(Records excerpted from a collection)
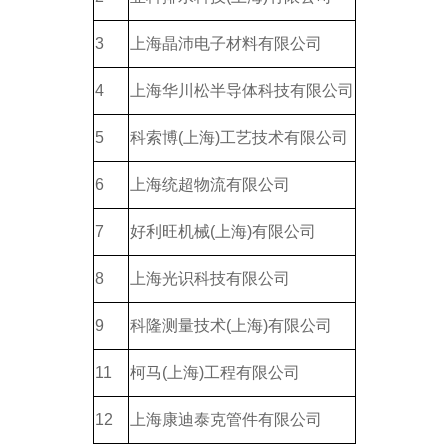
3
上海晶沛电子材料有限公司
4
上海华川松半导体科技有限公司
5
科索博(上海)工艺技术有限公司
6
上海统超物流有限公司
7
好利旺机械(上海)有限公司
8
上海光识科技有限公司
9
科隆测量技术(上海)有限公司
11
柯马(上海)工程有限公司
12
上海康迪泰克管件有限公司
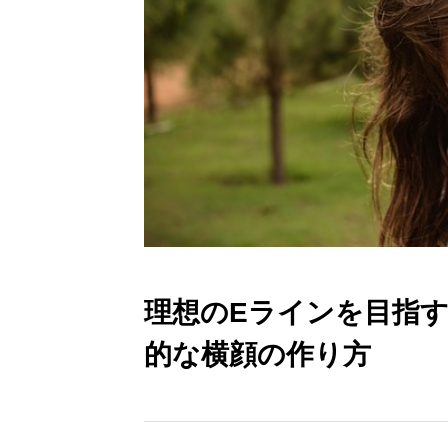
理想のEラインを目指
的な横顔の作り方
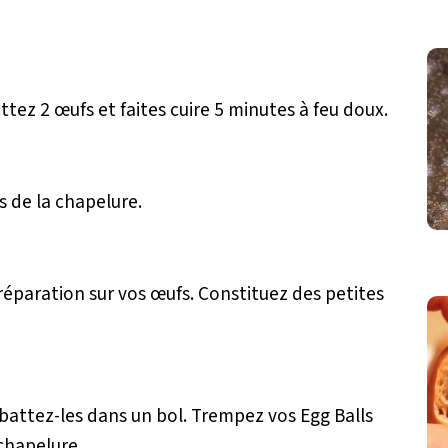
tez 2 œufs et faites cuire 5 minutes à feu doux.
ns de la chapelure.
réparation sur vos œufs. Constituez des petites
t battez-les dans un bol. Trempez vos Egg Balls
chapelure.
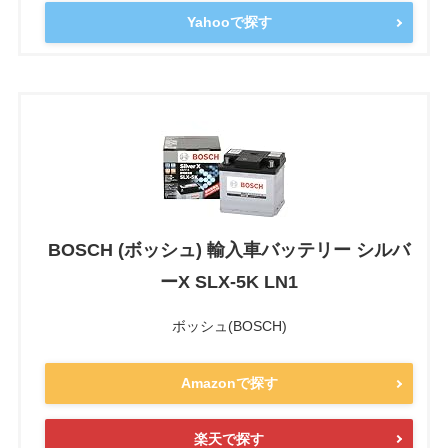
Yahooで探す
BOSCH (ボッシュ) 輸入車バッテリー シルバ
ーX SLX-5K LN1
ボッシュ(BOSCH)
Amazonで探す
楽天で探す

## About this task
Exactly the lines from the one with "réparation sur vos" through the end of the entries above must be written out, and no pictures may be included.

## Response
réparation sur vos œufs. Constituez des petites
t battez-les dans un bol. Trempez vos Egg Balls
chapelure.
Yahooで探す
BOSCH (ボッシュ) 輸入車バッテリー シルバ
ーX SLX-5K LN1
ボッシュ(BOSCH)
Amazonで探す
楽天で探す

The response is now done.